Navistar International has announced a second quarter 2018 net income of $55 millioncompared to a second quarter 2017 net loss of $80 million.
Revenues in the quarter were $2.4 billion, up 16 percent compared to $2.1 billion in the second quarter last year. The increase primarily reflects higher volumes in the company’s Core (Class 6-8 trucks and buses in the U.S. and Canada) market, where chargeouts were up 17 percent.
Second quarter 2018 EBITDA was $174 million, compared to second quarter 2017 EBITDA of $47 million. Second quarter adjusted EBITDA was $182 million, compared to adjusted EBITDA of $65 million in the comparable period last year.
“We had a great second quarter, delivering stronger than expected results by taking advantage of the robust market conditions,” said Troy A. Clarke, Navistar chairman, president and CEO. “The market continues to respond favorably to our new products, especially our LT Series on highway tractor and the 13-liter A26 engine, which helped us capture two points of year-over-year share growth in the Class 8 segment.”

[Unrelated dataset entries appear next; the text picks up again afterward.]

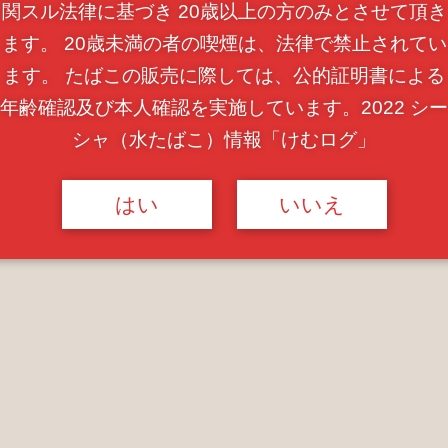
関スル法律に基づき 20歳以上の方のみとさせて頂き
ます。 20歳未満の者の喫煙は、法律で禁止されてい
ます。 たばこの販売に際しては、公的証明書による
年齢確認及び本人確認を実施しています。2022 シー
シャ（水たばこ）情報「けむログ」
はい
いいえ
店街の宇都宮オリオン通りにある水タバコ専門
ILLAGEが内装等々全面プロデュースしたシーシャ
揃えています。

Navistar ended second quarter 2018 with $1.14 billion in consolidated cash, cash equivalents and marketable securities.
In the second quarter the company announced its plans to expand its ReNEWed remanufactured components business product line-up as well as its Fleetrite private label parts business.
Also during the quarter, Navistar demonstrated its electric school bus, chargE, which was developed with alliance partner Volkswagen Truck & Bus, on the road for the first time. The national tour kicked off on the West Coast with a number of demonstrations for customers and government officials in March and April, and will visit a number of U.S. locations throughout 2018.
Based on stronger industry conditions, the company raised its 2018 full-year guidance with Navistar revenues expected to be between $9.75 billion and $10.25 billion.